*ASSIGNMENT:* In how many lines of the data below does the word "content" appear? Reply with the number and nothing more.
··· DATASET RECORDS ···
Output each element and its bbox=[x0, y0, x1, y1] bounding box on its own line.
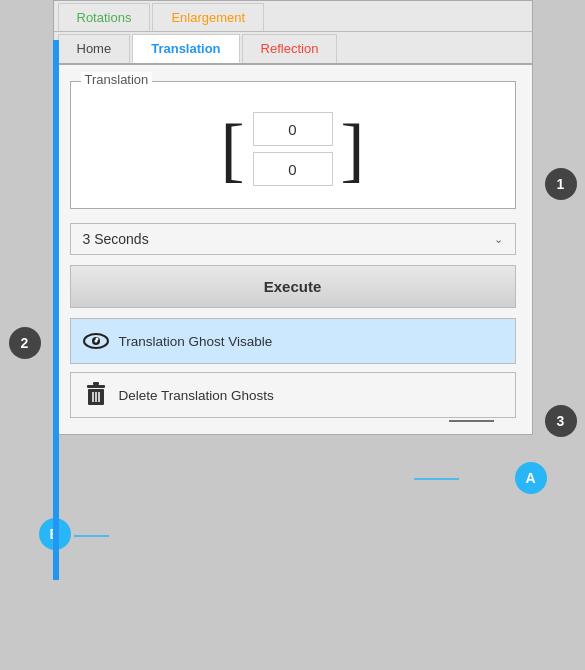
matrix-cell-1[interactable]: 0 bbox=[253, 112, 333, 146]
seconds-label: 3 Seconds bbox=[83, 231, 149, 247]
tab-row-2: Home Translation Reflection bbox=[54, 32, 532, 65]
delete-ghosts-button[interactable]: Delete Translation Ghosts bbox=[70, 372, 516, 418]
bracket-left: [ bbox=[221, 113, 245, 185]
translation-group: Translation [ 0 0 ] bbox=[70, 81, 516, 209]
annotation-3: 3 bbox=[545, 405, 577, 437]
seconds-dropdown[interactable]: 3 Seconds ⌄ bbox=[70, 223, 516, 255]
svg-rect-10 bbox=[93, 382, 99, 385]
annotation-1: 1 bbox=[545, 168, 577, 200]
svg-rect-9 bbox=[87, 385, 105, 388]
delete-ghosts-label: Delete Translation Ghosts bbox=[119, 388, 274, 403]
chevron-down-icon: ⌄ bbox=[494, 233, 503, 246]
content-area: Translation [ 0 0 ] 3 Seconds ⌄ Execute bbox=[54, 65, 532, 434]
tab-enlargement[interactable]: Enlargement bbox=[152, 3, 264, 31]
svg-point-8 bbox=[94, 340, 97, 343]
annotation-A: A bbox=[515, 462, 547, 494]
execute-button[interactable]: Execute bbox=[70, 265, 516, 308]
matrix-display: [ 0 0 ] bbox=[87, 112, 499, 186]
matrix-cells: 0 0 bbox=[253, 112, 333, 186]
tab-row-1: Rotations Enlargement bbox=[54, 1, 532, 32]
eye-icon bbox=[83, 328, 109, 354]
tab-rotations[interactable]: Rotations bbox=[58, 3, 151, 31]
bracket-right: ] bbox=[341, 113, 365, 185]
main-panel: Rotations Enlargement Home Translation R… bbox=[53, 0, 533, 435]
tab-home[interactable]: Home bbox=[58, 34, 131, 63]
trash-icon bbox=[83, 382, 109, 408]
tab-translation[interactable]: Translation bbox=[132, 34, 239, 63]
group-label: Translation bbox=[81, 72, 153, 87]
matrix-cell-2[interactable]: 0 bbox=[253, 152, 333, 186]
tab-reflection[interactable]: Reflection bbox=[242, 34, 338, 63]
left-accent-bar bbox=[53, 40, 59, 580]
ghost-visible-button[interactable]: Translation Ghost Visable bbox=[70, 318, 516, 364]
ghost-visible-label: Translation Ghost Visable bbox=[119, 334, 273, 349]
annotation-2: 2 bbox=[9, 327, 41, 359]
···
··· DATASET RECORDS ···
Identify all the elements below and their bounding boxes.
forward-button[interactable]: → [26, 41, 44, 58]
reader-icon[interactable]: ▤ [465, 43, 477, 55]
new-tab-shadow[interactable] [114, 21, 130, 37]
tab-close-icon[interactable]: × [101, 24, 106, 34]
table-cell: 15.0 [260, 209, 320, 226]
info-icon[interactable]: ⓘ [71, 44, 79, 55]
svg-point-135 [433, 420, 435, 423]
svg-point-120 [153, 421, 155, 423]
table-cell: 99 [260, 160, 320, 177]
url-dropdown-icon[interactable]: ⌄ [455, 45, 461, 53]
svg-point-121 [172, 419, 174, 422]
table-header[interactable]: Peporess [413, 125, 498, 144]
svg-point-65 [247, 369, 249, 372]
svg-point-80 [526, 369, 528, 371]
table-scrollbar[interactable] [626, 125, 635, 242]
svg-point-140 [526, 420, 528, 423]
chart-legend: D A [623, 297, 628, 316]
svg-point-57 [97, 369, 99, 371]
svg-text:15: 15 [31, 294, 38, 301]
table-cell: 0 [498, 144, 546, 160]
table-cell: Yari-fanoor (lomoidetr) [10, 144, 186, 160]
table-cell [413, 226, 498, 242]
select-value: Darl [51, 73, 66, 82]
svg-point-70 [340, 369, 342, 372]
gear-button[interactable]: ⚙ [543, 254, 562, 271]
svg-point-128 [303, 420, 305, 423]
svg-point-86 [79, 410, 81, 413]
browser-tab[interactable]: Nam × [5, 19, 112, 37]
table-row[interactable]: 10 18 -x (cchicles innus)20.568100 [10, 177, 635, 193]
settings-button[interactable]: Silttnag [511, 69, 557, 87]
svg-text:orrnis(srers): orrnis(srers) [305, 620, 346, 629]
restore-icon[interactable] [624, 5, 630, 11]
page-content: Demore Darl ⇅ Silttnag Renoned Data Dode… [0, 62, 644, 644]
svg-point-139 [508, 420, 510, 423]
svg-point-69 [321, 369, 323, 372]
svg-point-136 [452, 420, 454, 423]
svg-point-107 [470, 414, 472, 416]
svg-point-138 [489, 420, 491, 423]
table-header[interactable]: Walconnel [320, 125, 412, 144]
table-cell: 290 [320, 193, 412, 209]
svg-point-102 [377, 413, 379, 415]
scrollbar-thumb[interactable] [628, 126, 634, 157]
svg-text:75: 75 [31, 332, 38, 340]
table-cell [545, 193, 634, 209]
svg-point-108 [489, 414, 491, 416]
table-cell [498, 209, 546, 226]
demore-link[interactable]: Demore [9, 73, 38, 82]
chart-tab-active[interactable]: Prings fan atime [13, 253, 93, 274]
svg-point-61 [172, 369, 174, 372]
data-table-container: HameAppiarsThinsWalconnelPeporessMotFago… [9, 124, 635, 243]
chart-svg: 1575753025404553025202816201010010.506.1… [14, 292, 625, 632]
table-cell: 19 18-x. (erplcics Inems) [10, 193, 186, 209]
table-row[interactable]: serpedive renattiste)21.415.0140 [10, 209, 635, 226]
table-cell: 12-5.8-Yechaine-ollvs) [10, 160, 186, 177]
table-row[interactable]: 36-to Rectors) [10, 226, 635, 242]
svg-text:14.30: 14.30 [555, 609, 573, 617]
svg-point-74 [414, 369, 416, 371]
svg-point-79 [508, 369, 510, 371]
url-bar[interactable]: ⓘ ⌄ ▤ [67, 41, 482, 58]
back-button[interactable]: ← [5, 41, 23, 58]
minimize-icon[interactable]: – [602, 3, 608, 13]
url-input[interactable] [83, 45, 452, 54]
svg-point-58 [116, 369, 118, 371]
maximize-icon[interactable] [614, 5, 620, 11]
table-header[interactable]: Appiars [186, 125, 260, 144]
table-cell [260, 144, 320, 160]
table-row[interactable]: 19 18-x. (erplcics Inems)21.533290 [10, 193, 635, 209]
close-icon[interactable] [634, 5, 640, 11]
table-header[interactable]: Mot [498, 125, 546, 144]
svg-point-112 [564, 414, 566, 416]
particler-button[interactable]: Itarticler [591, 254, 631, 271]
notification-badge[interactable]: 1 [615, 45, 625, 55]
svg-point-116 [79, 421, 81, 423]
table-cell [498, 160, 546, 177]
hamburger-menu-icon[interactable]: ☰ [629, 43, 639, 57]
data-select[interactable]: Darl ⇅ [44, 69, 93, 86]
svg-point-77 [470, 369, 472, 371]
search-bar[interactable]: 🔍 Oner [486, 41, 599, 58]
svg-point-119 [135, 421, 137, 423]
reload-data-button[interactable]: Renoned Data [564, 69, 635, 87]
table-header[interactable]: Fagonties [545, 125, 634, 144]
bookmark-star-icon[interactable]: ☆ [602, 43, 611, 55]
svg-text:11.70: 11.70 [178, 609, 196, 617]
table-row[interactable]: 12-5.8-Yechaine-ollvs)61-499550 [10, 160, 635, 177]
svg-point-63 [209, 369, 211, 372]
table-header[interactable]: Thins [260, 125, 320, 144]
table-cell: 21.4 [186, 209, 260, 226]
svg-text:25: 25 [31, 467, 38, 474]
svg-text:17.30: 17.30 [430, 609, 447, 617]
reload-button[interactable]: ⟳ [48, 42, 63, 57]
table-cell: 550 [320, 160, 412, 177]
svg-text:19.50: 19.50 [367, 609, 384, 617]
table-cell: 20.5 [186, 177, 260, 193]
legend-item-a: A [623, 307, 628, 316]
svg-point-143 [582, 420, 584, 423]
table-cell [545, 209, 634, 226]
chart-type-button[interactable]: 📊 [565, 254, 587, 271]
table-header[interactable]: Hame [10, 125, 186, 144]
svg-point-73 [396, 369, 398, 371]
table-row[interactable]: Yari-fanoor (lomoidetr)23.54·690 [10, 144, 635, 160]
···
··· DATASET RECORDS ···
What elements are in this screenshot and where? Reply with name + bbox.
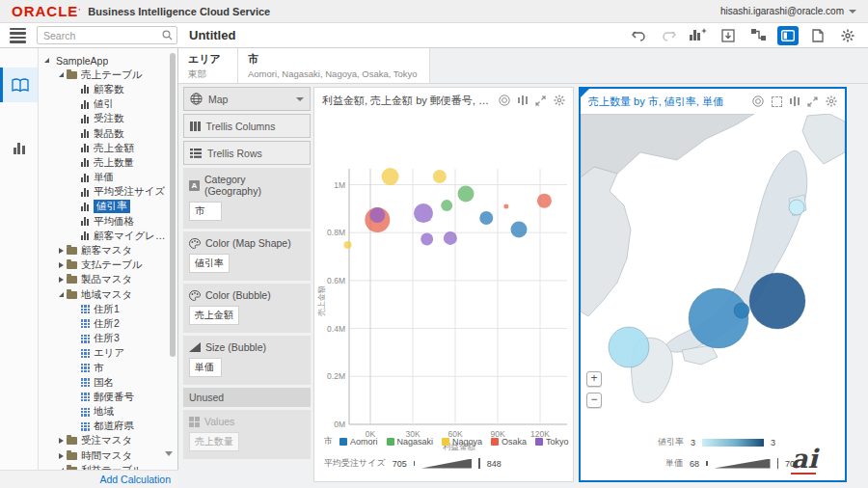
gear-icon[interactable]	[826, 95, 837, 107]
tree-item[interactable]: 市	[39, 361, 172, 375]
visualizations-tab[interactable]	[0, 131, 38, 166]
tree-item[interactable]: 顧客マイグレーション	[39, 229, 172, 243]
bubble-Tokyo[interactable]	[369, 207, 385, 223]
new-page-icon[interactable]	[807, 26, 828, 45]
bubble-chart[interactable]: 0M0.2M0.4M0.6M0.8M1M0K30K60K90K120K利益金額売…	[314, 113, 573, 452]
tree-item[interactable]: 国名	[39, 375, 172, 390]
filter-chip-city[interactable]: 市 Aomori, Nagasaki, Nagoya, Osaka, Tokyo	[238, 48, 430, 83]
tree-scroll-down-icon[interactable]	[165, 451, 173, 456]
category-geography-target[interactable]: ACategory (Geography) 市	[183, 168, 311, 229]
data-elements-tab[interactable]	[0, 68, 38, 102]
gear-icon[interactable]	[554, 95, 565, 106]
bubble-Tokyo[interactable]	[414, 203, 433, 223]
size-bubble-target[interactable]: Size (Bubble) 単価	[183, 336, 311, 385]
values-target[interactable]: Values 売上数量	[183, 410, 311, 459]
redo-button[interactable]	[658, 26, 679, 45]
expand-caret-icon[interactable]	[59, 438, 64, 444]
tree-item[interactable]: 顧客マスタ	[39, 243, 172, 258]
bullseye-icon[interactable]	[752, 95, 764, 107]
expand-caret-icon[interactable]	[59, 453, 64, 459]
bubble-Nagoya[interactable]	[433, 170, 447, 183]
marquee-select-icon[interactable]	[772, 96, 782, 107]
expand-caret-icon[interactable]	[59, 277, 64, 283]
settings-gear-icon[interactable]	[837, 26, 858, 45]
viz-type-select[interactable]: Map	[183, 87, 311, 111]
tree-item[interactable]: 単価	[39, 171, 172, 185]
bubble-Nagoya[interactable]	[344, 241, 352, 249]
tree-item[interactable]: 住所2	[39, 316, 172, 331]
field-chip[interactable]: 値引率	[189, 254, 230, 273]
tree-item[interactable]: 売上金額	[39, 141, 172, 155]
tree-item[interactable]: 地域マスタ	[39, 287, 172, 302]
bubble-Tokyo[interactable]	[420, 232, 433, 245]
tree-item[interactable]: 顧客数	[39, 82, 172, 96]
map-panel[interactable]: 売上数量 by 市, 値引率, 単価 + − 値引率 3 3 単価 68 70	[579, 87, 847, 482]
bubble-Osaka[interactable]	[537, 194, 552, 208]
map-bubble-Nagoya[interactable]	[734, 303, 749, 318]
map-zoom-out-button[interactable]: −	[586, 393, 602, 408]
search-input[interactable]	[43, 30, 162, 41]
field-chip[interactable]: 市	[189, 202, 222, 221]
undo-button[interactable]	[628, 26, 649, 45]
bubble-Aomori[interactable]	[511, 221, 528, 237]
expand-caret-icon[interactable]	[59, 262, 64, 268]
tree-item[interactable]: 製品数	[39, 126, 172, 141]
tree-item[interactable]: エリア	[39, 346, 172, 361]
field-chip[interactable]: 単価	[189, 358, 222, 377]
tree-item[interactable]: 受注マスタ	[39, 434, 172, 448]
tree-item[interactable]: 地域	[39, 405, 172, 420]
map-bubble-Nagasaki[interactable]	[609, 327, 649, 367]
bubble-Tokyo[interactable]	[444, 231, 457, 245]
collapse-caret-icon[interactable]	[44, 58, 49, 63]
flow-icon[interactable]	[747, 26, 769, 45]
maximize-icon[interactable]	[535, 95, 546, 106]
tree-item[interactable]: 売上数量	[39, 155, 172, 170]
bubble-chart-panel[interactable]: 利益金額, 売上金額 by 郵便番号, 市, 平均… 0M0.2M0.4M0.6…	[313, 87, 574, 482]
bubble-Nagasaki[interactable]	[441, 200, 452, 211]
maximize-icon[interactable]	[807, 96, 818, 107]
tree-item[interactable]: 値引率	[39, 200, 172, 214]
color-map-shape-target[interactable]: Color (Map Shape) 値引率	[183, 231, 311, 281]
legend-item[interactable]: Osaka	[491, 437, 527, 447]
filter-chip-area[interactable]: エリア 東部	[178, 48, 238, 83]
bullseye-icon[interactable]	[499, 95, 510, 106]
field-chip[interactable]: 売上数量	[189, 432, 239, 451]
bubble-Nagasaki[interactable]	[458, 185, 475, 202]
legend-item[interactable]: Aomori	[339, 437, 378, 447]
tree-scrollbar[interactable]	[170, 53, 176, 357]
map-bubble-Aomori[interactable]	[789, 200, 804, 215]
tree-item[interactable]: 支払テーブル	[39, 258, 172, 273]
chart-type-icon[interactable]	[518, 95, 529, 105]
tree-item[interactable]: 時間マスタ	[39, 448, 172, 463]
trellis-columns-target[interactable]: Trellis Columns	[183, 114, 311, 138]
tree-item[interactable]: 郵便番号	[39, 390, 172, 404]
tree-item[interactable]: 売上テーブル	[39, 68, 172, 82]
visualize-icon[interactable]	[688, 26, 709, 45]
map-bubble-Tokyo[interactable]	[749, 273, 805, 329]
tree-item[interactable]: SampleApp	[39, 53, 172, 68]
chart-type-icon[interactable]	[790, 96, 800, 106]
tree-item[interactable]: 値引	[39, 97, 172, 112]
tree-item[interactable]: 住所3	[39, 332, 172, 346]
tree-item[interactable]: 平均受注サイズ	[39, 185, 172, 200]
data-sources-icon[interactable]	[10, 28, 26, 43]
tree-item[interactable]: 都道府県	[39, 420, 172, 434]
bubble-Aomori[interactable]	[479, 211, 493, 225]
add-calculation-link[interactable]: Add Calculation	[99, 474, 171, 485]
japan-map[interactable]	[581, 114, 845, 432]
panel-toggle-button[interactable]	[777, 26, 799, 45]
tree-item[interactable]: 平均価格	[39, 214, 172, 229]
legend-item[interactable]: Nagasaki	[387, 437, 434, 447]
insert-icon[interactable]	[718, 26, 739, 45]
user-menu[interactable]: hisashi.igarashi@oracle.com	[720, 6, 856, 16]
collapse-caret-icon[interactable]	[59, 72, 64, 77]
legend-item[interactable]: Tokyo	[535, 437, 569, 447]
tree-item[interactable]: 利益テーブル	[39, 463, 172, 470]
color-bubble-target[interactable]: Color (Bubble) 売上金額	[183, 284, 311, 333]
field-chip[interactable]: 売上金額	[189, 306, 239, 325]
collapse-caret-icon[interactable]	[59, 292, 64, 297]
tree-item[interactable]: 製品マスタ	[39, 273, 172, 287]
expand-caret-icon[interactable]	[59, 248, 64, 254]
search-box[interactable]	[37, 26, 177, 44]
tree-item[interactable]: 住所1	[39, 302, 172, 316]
···
*RESULT BELOW:* 2